Avez-vous aussi dans le climat que vous habitez une températerre rude et cruelle? On ne voit à Rome qu'orages et qu'inondations. Le Tibre est sorti de son lit et s'est répandu sur ses rives basses. Quoique le canal que la sage prévoyance de l'empereur a fait faire en ait reçu une partie, il remplit les vallées, il couvre les campagnes ; partout où il trouve des plaines, elles disparaissent sous ses eaux. De là il resulte que, rencontrant les rivières qu'il a coutume de recevoir, de confondre et d'entraîner avec ses ondes, il les force à retourner en arrière, et couvre ainsi de flots étrangers les terres qu'il n'inonde pas de ses propres flots.
L'Anio, la plus douce des rivières, et qui semble comme invité et retenu par les belles villas bâties sur ses bords, a déraciné et emporté les arbres qui le couvraient de leur ombrage. Il a renversé des montagnes, et, se trouvant arrêté par leur chute en plusieurs endroits, il a cherché le passage qu'il s'était fermé, il a abattu des maisons, et s'est élevé sur leurs ruines.

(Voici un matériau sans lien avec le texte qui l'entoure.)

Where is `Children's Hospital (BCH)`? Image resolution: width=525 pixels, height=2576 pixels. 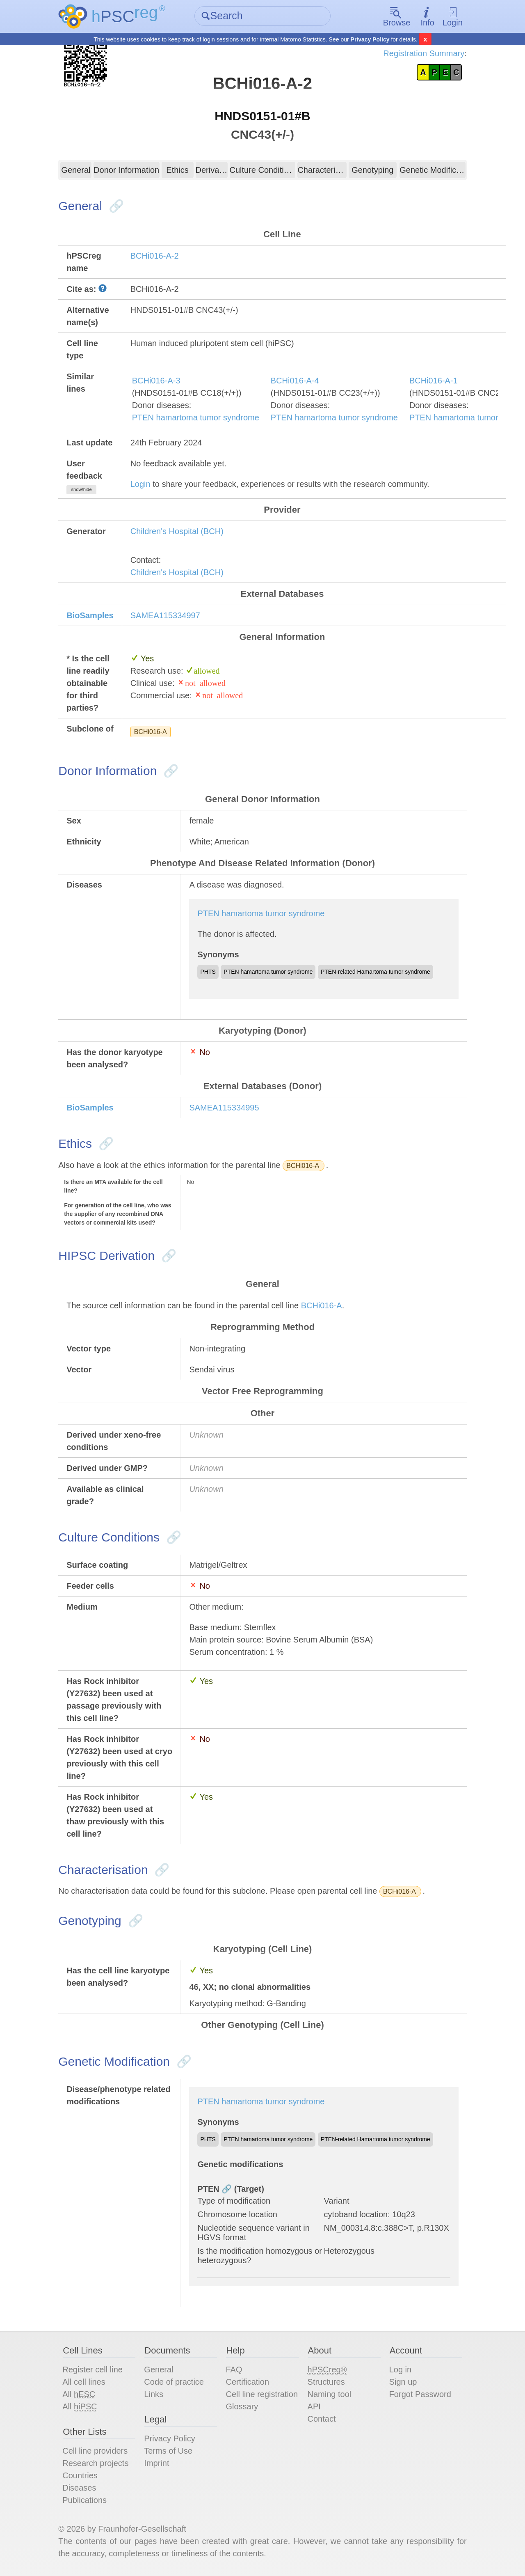
Children's Hospital (BCH) is located at coordinates (177, 531).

Ceux qui habitent les lieux élevés, à l'abri de l'inondation, ont vu flotter, ici de riches débris et des meubles précieux, là des ustensiles de campagne; d'un côté, des boeufs, des charrues, des bouviers ; de l'autre, des troupeaux abandonnés à eux-mêmes ; et, au milieu de tout cela, des troncs d'arbres, des poutres et des toits. Les lieux même où la rivière n'a pu monter ont eu leur part de ce désastre. Une pluie continuelle et des tourbillons échappés des nues ont fait autant de ravages que le fleuve. Les clôtures qui entouraient de magnifiques villas ont été ruinées et les monuments funèbres renversés. Un grand nombre de personnes ont été noyées, estropiées, écrasées, et le deuil général accroît encore la douleur de ces pertes. Je crains que, là où vous êtes, vous n'ayez essuyé quelque malheur semblable, et je mesure ma crainte à la grandeur du danger. S'il n'en est rien, rassurez-moi au plus vite, je vous en supplie; s'il en est autrement, mandez-le-moi toujours. Car il y a peu de différence entre redouter un malheur et le souffrir : seulement le mal a ses bornes, la crainte n'en a point. On ne s'afflige qu'à proportion de ce qui est arrivé; mais on craint tout ce qui peut arriver. Adieu.